There is an exception to the prohibition against taking a profit on the loan of a thing that is normally consumed by its use. Suppose the borrower puts the food or the money that is lent to productive use instead of simply eating or spending it, e.g., as inventory for a restaurant or financing for a trading venture. That is, instead of consuming the thing, the borrower exchanges the thing as part of a productive endeavor, thereby creating another contract instead of only carrying out the terms of the original contract.
In that case, the original owner of what is lent is due a share of the profits, or suffers a share of the loss.
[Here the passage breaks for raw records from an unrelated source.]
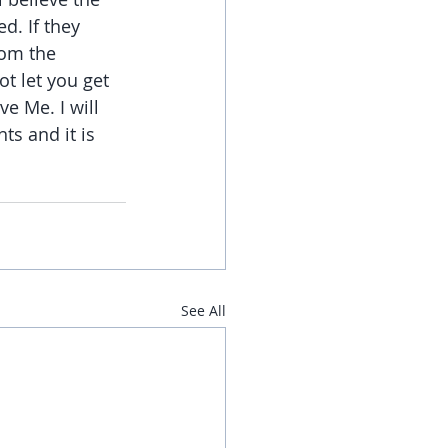
d. If they 
rom the 
t let you get 
e Me. I will 
s and it is 
See All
This is commensurate with the market value of whatever the owner of the thing contributed to production by lending the food or the money.
"You must not pay the rent!  Just the interest!"
Aquinas even came up with a way someone could legitimately charge rent for money lent.  If the father of the bride wanted to make a big show of wealth at a wedding reception, he could go to the local moneylender and borrow sacks of coin to display on the gift or dowry table.  When the money was returned to the moneylender, the moneylender was in justice due a fee for the use of his (or her) money, because the same money that was lent was returned after being used, and the moneylender could not loan out that money while it was in the hands of the father of the bride.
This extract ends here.